Required work:
Every line from the one with "ilter sitter stadigt" to the one with "konstruerade för snabbhet, precision och", including those two, is to be copied exactly; all other lines of the entries below are left out.

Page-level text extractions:

★ ★ ★ ★ ★

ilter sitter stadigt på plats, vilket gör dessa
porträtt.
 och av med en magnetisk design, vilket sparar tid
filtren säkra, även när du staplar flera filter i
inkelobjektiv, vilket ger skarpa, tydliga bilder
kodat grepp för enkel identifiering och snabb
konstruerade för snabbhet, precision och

★ ★ ★ ★ ★

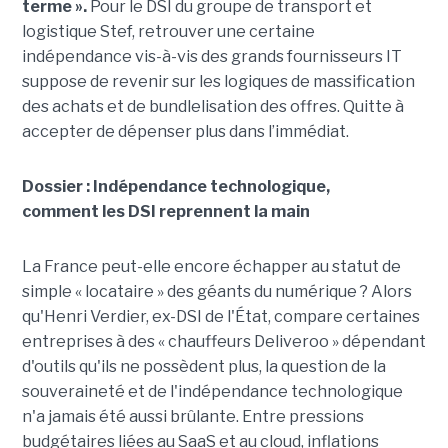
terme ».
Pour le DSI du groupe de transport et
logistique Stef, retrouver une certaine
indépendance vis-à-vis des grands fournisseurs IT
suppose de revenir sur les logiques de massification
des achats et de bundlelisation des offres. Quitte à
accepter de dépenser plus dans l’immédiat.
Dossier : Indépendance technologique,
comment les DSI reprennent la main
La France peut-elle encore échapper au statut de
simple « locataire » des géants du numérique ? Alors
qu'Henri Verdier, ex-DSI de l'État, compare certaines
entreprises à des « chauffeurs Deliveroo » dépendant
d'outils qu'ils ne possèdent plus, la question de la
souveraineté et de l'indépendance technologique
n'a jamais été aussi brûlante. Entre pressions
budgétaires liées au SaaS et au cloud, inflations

★ ★ ★ ★ ★

Response:
ilter sitter stadigt på plats, vilket gör dessa
porträtt.
 och av med en magnetisk design, vilket sparar tid
filtren säkra, även när du staplar flera filter i
inkelobjektiv, vilket ger skarpa, tydliga bilder
kodat grepp för enkel identifiering och snabb
konstruerade för snabbhet, precision och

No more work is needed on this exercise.